Death and Taxes

Two major issues bedeviling the Trump administration are health care and tax reform.  The key to resolving both is remembering that President Trump was elected a populist, not a Republican.  So far, what the Republican Party has offered on both issues has been its usual disinterest in the problems of people who are not from the .1%.  That includes most people who voted for President Trump.  Kicking your base in the butt is usually not smart politically.

What might the White House propose if it sought to offer populist solutions?  The key to health care is attacking the root of the problem:  vastly excessive prices.  Just as with the word “military”, if you can label something “medical” you can move the decimal point: everything costs ten times as much as it should.  I have a hospital bill sent to my grandfather, Bill Sturgiss, in 1952, his last year.  Everything except medications (which he got at half price as a druggist) came to $10 per day.  Accounting for inflation, that would equal about $200 a day now.  But a hospital room is not $200.  It is many thousands. 

I know of only one way to rein in costs:  Medicare for everyone, including prescription drugs.  I have been on Medicare for five years, and it works well.  It does not cover everything;  I also have supplemental private insurance.  But it covers the basics, which is what people most need.  That is what populist policies seek to do. 

How does Medicare control the cost? Simply. The provider bills x amount, but medicare says, “We only pay x-y.”  The provider cannot charge more.  Medicare for all would extend this pricing power to prescriptions.  If some profiteering scumbag buys a patent on an old, inexpensive medicine and raises the price by a factor of 500, Medicare would say, “Sorry, you will take the old price and like it.”  Any provider who now takes Medicare would have to accept the new, expanded Medicare.  Of course, people could pay from their own pocket for treatments beyond what Medicare considered justified.  But, again, for the people who voted for President Trump, the basics would be covered.  He would have delivered for his base.

Medicare also has the clout to take on a big and expensive problem into today’s health care: keeping people alive who have reached the end of their natural lifespan.  Often, the treatment is pure torture for the people involved.  They know it is time to go.  But the hospital will not let them.  And after torturing them uselessly for weeks or months, when the release comes, the provider sends an enormous bill to Medicare.  Who benefits?  Certainly not the patient.

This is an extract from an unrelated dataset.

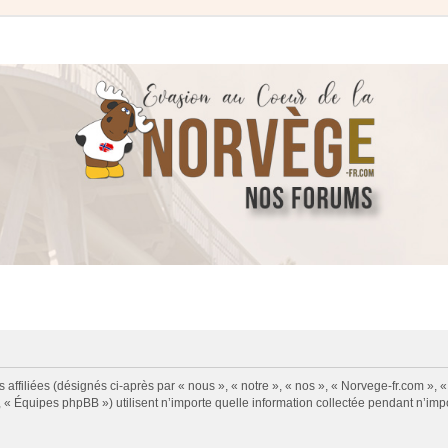
 affiliées (désignés ci-après par « nous », « notre », « nos », « Norvege-fr.com », 
« Équipes phpBB ») utilisent n’importe quelle information collectée pendant n’impor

One step in the right direction would be to allow people to choose hospice care over life-prolonging treatments when they want to.  Now, a doctor has to certify that further treatment is hopeless.  The decision should belong to the patient, not an entity that makes a great deal of money from prolonging treatment.  This is not assisted suicide.  It is just letting nature take its course while providing relief from pain.

On taxes, the White House could propose a populist tax bill with two basic elements.  The first is a series of reforms to the tax code, including large cuts in corporate taxes, that stimulate investment and create good-paying jobs.  There are policy institutes in Washington that specialize in determining how tax cuts should be structured to foster economic growth.  Not all tax cuts do so.  And some taxes, such as the federal gas tax, should be raised.  Our highways are falling apart and we need money to fix them.

What would make this tax bill populist is that it would raise, not lower taxes on the rich.  It should include a tax rate of at least 75% on all earned incomes over $1,000,000 a year.  Who needs more than $1,000,000 a year to live on?  Are they feeding the cat caviar?  The tax should not cover unearned income because that would discourage investment.  But the President’s populist base would get it that he is not just proposing tax cuts for the rich.

By adopting a populist rather than a Republican agenda, President Trump could potentially remake politics for a generation.  The next big political realignment will be uniting the anti-establishment elements in both parties, .i.e., the Trump voters and the Sanders voters.  A populist agenda can do that.  It is going to happen, from the left if not from the right.  It is in President Trump’s interest, and ours, that it be done from the right.